The laws, however, are different for the indigenous people, as they are often self-governed. In cases of breaking quarantine within the local Zenu tribe, “they use stocks as a common punishment, so indigenous leaders are also putting people who have broken lockdown into the stocks for a few hours.”

According to Nash, avoiding quarantine is common among the indigenous people, because the Zenu “work day to day for earnings and are unable to provide for their families during lockdown.” If they are not allowed to go out and work, then they are not able to feed their families. She says Brookneal’s Childrey Baptist Church, Baptist Global Response, and individual donations have been sending funds to help with food costs, once quarantine is over and she is able to get to the reservation.

Cheryl Devlin Fredrichs, owner of Everything Under the Sun in Brookneal, has been concerned ever since she heard the virus originated in Asia, where her son Cody Fredrichs teaches English in Daegu, South Korea. Their family has lived in the Nathalie area for over 25 years, and Cody moved to South Korea three years ago. The mother said she was “was scared to death,” because he had never been very far from home, and with the coronavirus, she was worried for his safety. Thankfully, she says, he has been safe and avoided the virus.
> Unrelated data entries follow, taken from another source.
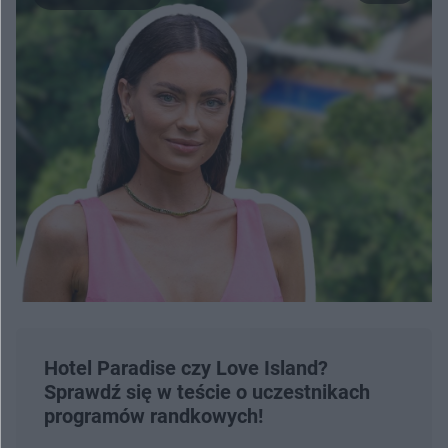
Hotel Paradise czy Love Island?
Sprawdź się w teście o uczestnikach
programów randkowych!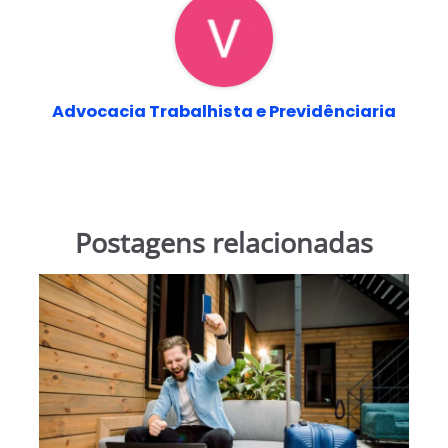
Advocacia Trabalhista e Previdênciaria
Postagens relacionadas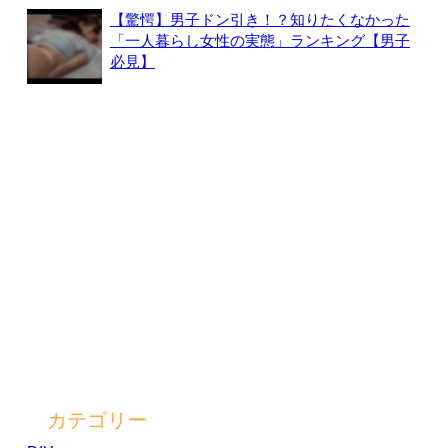
【驚愕】男子ドン引き！？知りたくなかった
「一人暮らし女性の実態」ランキング【男子
必見】
カテゴリー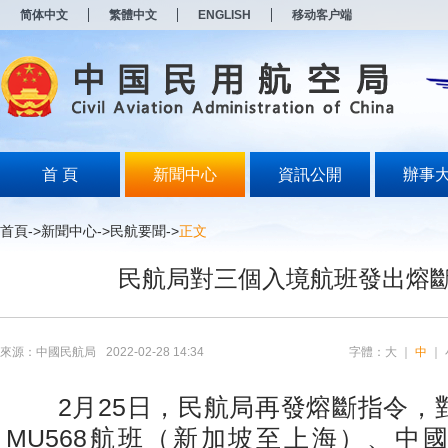
新
简体中文
繁體中文
ENGLISH
移动客户端
窗
口
打
开
无
障
碍
说
明
首 頁
新聞中心
資訊公開
辦事
页
面,
按
首頁
->
新聞中心
->
民航要聞
->
正文
Alt
加
民航局對三個入境航班發出熔
波
浪
键
打
开
來源：中國民航局
2022-02-28 14:34
字體：
大
｜
中
｜
导
盲
模
2月25日，民航局再發熔斷指令，
式
MU568航班（新加坡至上海）、中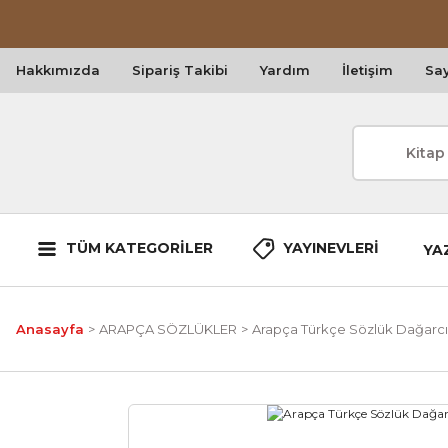
Hakkımızda
Sipariş Takibi
Yardım
İletişim
Say
TÜM KATEGORİLER
YAYINEVLERİ
YA
Anasayfa
ARAPÇA SÖZLÜKLER
Arapça Türkçe Sözlük Dağarcık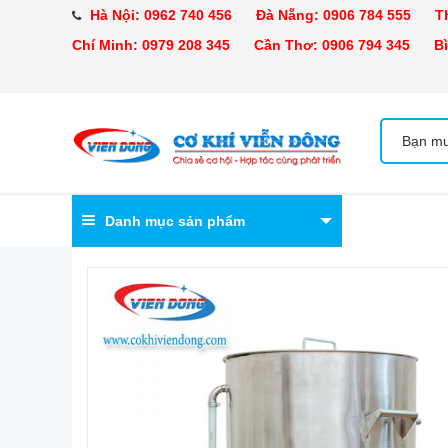
Hà Nội:
0962 740 456
Đà Nẵng:
0906 784 555
Tha
Chí Minh:
0979 208 345
Cần Thơ:
0906 794 345
Bìn
Danh mục sản phẩm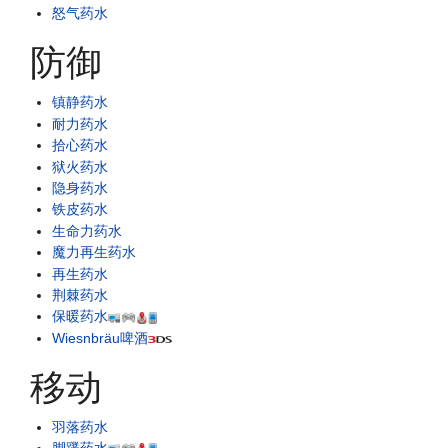
怒气药水
防御
镇静药水
耐力药水
拾心药水
狱火药水
隐身药水
铁皮药水
生命力药水
魔力再生药水
再生药水
荆棘药水
保暖药水
Wiesnbräu啤酒
移动
羽落药水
Brookneal native Travis Watson is a basketball coach at a private school in Milan, Italy. He says they have been locked down since the end of February, and the country has been “locking down in steps.”

The Italian government initially limited flights, travelling, and closed most businesses, and by the beginning of March issued a stay at home order, so people could only go out for essentials. Watson says, “just like Americans, Italians didn’t take it serious at first.” Breaking quarantine restrictions now includes “a fine and jail time.” He says that he lives on a smaller street, so he hasn’t seen it being enforced first-hand, but people are required to have “a paper downloaded off of the internet to walk just to get out of the house.”

Watson said they are not able to hoard the same types of food as people can in the U.S., because their refrigerators and freezers are smaller. The local stores require gloves and masks for anyone coming into the store, even when there was a shortage on masks. He has been thankful to live directly across the street from a good store, so he has been able to find everything he needs.